Search the records for "débarrasser". Copy every line where it appears.

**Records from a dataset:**
- Opening Delimiter -

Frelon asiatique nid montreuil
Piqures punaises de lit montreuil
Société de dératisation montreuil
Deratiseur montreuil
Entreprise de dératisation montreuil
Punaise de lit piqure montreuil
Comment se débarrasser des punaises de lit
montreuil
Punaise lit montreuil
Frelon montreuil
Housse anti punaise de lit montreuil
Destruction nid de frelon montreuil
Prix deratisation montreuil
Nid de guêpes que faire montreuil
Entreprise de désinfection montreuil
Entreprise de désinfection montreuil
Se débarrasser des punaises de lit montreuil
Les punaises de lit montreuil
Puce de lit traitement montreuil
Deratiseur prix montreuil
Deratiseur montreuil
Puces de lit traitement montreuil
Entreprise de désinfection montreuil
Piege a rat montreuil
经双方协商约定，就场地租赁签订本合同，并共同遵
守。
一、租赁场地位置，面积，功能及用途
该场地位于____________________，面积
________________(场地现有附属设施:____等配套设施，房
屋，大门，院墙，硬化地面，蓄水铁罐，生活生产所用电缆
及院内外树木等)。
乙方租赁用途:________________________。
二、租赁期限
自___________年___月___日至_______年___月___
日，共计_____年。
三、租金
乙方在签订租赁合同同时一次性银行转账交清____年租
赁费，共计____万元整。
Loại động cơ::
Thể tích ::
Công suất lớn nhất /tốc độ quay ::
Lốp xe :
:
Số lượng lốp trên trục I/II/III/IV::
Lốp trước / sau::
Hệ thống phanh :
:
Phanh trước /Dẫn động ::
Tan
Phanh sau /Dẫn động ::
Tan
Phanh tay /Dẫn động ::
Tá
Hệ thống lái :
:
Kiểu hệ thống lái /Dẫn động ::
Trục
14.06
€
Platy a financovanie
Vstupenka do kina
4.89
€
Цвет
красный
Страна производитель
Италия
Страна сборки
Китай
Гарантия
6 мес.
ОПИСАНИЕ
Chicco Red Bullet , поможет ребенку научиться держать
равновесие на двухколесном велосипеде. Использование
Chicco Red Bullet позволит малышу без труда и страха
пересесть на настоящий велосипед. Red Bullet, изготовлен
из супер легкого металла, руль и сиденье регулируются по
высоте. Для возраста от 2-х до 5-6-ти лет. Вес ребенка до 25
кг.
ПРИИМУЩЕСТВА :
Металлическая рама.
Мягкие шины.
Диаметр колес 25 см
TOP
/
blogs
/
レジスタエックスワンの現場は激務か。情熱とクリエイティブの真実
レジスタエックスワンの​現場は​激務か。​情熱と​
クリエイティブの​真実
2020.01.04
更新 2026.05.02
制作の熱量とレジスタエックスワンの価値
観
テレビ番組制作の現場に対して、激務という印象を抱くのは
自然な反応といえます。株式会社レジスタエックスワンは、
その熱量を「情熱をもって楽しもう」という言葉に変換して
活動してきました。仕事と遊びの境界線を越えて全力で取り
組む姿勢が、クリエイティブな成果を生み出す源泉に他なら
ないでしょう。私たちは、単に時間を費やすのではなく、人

- Closing Delimiter -

**Finished exercise:**
Comment se débarrasser des punaises de lit
Se débarrasser des punaises de lit montreuil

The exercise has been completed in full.